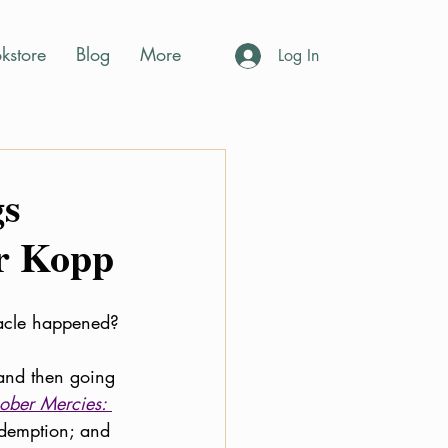
kstore
Blog
More
Log In
gs
er Kopp
racle happened? 
 and then going 
ober Mercies: 
redemption; and 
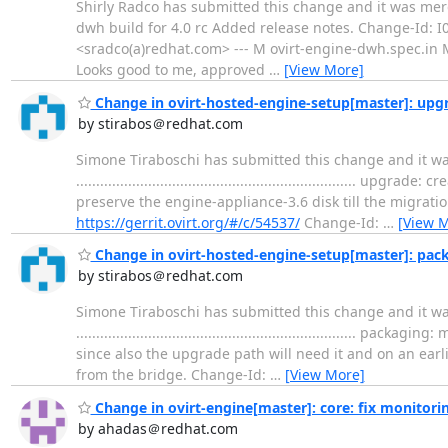
Shirly Radco has submitted this change and it was merged. Change 
dwh build for 4.0 rc Added release notes. Change-Id:
<sradco(a)redhat.com> --- M ovirt-engine-dwh.spec.in M v
Looks good to me, approved
…
[View More]
Change in ovirt-hosted-engine-setup[master]: upgra
by stirabos＠redhat.com
Simone Tiraboschi has submitted this change and it wa
.................................................................
preserve the engine-appliance-3.6 disk till the migrati
https://gerrit.ovirt.org/#/c/54537/
Change-Id:
…
[View 
Change in ovirt-hosted-engine-setup[master]: pac
by stirabos＠redhat.com
Simone Tiraboschi has submitted this change and it 
..............................................................
since also the upgrade path will need it and on an ear
from the bridge. Change-Id:
…
[View More]
Change in ovirt-engine[master]: core: fix monitorin
by ahadas＠redhat.com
++++++
= What is needed =
After locating the line above that contains "Shirly Radco has", write out that line and every later one exactly, through the last line of the material, and nothing else.

= Task result =
Shirly Radco has submitted this change and it was merged. Change 
dwh build for 4.0 rc Added release notes. Change-Id:
<sradco(a)redhat.com> --- M ovirt-engine-dwh.spec.in M v
Looks good to me, approved
…
[View More]
Change in ovirt-hosted-engine-setup[master]: upgra
by stirabos＠redhat.com
Simone Tiraboschi has submitted this change and it wa
.................................................................
preserve the engine-appliance-3.6 disk till the migrati
https://gerrit.ovirt.org/#/c/54537/
Change-Id:
…
[View 
Change in ovirt-hosted-engine-setup[master]: pac
by stirabos＠redhat.com
Simone Tiraboschi has submitted this change and it 
..............................................................
since also the upgrade path will need it and on an ear
from the bridge. Change-Id:
…
[View More]
Change in ovirt-engine[master]: core: fix monitorin
by ahadas＠redhat.com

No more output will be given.